Scan the entries below. Return every line that includes "скульптор".

Saved entries:
--
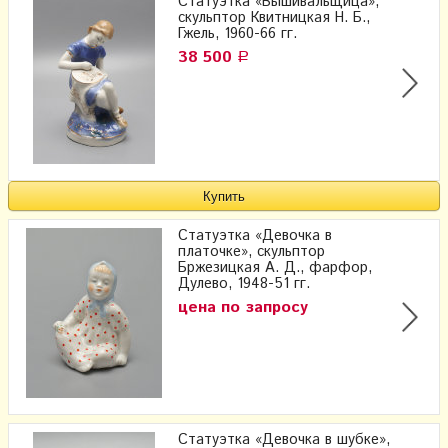
Статуэтка «Вышивальщица»,
скульптор Квитницкая Н. Б.,
Гжель, 1960-66 гг.
38 500
Р
Статуэтка «Девочка в
платочке», скульптор
Бржезицкая А. Д., фарфор,
Дулево, 1948-51 гг.
цена по запросу
Статуэтка «Девочка в шубке»,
--
Task response -
скульптор Квитницкая Н. Б.,
платочке», скульптор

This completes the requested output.